Hello! I’ve installed and uninstalled and reinstalled cuda and NVIDIA drivers probably like 15 times now on this computer. I usually end up needing to reinstall the drivers bcus, after what seems like a normal reboot, I’ll load into ubuntu to be greeted by 600x400 resolution and one monitor turned off - somehow the drivers have failed. I run a sudo apt-get --purge remove nvidia-\*, a apt search nvidia-driver, pick the most recent driver, run a sudo apt-get install nvidia-driver-455 (455 is the one I currently have), reboot, and go on my merry way without CUDA bcus I am scared and frightened (I usually need to work and can’t deal with the installation of CUDA at that time).

I dual boot windows and ubuntu, and it SEEMS like it only happens after I boot into windows. I also had to reinstall my current ubuntu OS onto a new harddrive (ran out of space), which caused me booting errors before. Perhaps that is hurting me here, but truthfully I have no idea.

I want to be able to install CUDA correctly, and clearly I need assistance, but first I want to figure out why my drivers quit randomly. I don’t know why they break or how to troubleshoot this, but my theory is that in the numerous reinstalls, I left something in place that should not be in place, and that’s messing things up.

These are the steps I’ve taken thus far.

I have run sudo zypper remove "cuda*" "*cublas*" "*cufft*" "*curand*" \ "*cusolver*" "*cusparse*" "*npp*" "*nvjpeg*" "nsight*" to completely remove CUDA.

I ran these commands looking for symlinks that were left over

maximus@maxmaxmax3:~$ ls -la /usr/local | grep “->”

lrwxrwxrwx 1 root root 9 Sep 7 2018 man -> share/man

maximus@maxmaxmax3:~$ ls -la /usr/local/bin/ | grep “->”
(no output after this command)

My PATH is this: /home/maximus/gems/bin:/home/maximus/anaconda3/bin:/usr/local/cuda/bin:/home/maximus/gems/bin:/home/maximus/anaconda3/bin:/home/maximus/bin:/home/maximus/.local/bin:/home/maximus/anaconda3/condabin:/usr/local/sbin:/usr/local/bin:/usr/sbin:/usr/bin:/sbin:/bin:/usr/games:/usr/local/games:/snap/bin which seems too long but notable includes a cuda link that doesnt exist

This is what my GUI for the software updater looks like (Ive had to mess with this before as well)

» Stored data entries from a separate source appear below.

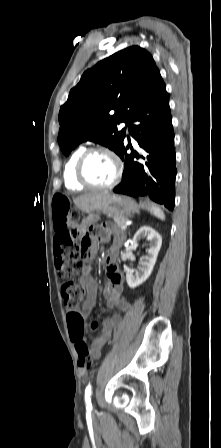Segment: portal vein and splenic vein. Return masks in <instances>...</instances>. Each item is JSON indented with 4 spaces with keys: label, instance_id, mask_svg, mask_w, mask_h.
Segmentation results:
<instances>
[{
    "label": "portal vein and splenic vein",
    "instance_id": "1",
    "mask_svg": "<svg viewBox=\"0 0 221 448\" xmlns=\"http://www.w3.org/2000/svg\"><path fill=\"white\" fill-rule=\"evenodd\" d=\"M128 225H129V223L125 222L124 225L122 226V229H126Z\"/></svg>",
    "mask_w": 221,
    "mask_h": 448
}]
</instances>
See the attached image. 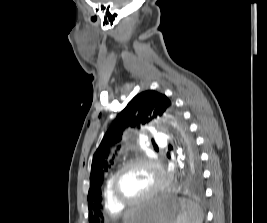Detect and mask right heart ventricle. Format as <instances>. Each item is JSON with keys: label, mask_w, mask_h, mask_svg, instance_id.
I'll return each mask as SVG.
<instances>
[{"label": "right heart ventricle", "mask_w": 267, "mask_h": 223, "mask_svg": "<svg viewBox=\"0 0 267 223\" xmlns=\"http://www.w3.org/2000/svg\"><path fill=\"white\" fill-rule=\"evenodd\" d=\"M112 175H110L105 182L104 189H103V201H104V206L106 210L110 214H119L124 211V207L120 206L117 204L110 192V180H111Z\"/></svg>", "instance_id": "e07e8e85"}]
</instances>
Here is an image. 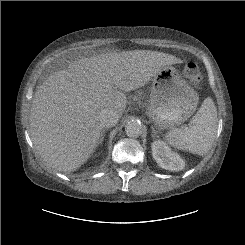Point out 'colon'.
<instances>
[{
    "label": "colon",
    "mask_w": 245,
    "mask_h": 245,
    "mask_svg": "<svg viewBox=\"0 0 245 245\" xmlns=\"http://www.w3.org/2000/svg\"><path fill=\"white\" fill-rule=\"evenodd\" d=\"M183 76L192 86H197L202 80L198 65L193 61H188L183 69Z\"/></svg>",
    "instance_id": "colon-1"
}]
</instances>
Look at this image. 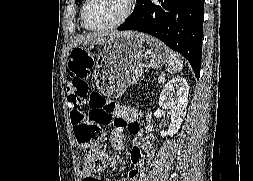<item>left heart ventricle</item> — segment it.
<instances>
[{"instance_id":"obj_1","label":"left heart ventricle","mask_w":253,"mask_h":181,"mask_svg":"<svg viewBox=\"0 0 253 181\" xmlns=\"http://www.w3.org/2000/svg\"><path fill=\"white\" fill-rule=\"evenodd\" d=\"M127 8V0H92L86 11L91 27H102L117 21Z\"/></svg>"}]
</instances>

This is the output of nvidia-smi. Notably, it states Cuda Version 11.1, tho no cuda is installed (although ive seen it report something like this when nothing is installed before, I think it is normal behavoir:

Fri Jan 8 19:52:35 2021
| NVIDIA-SMI 455.45.01 Driver Version: 455.45.01 CUDA Version: 11.1 |
| GPU Name Persistence-M| Bus-Id Disp.A | Volatile Uncorr. ECC |
| Fan Temp Perf Pwr:Usage/Cap| Memory-Usage | GPU-Util Compute M. |
| | | MIG M. |
| 0 GeForce GTX 1080 On | 00000000:01:00.0 On | N/A |
| 60% 37C P0 44W / 215W | 992MiB / 8116MiB | 0% Default |
| | | N/A |

| Processes: |
| GPU GI CI PID Type Process name GPU Memory |
| ID ID Usage |
| 0 N/A N/A 1708 G /usr/lib/xorg/Xorg 62MiB |
| 0 N/A N/A 1744 G /usr/bin/gnome-shell 50MiB |
| 0 N/A N/A 2469 G /usr/lib/xorg/Xorg 544MiB |
| 0 N/A N/A 2635 G /usr/bin/gnome-shell 140MiB |
| 0 N/A N/A 3093 G …AAAAAAAA== --shared-files 188MiB |

Please let me know if you’ve had similar experiences with NVIDIA drivers breaking seemingly at random, specifically if its related to dual booting. Thank you.

I guess your problem with cuda is that you’re installing the full ‘cuda’ metapackage which overwrties the driver with an incompatible one. Jus install the cuda toolkit, e.g. for 11.1
sudo apt install cuda-toolkit-11-1

Regarding your driver breaking after booting into Windows, please run as root when the issue hits and attach the resulting nvidia-bug-report.log.gz file to your post.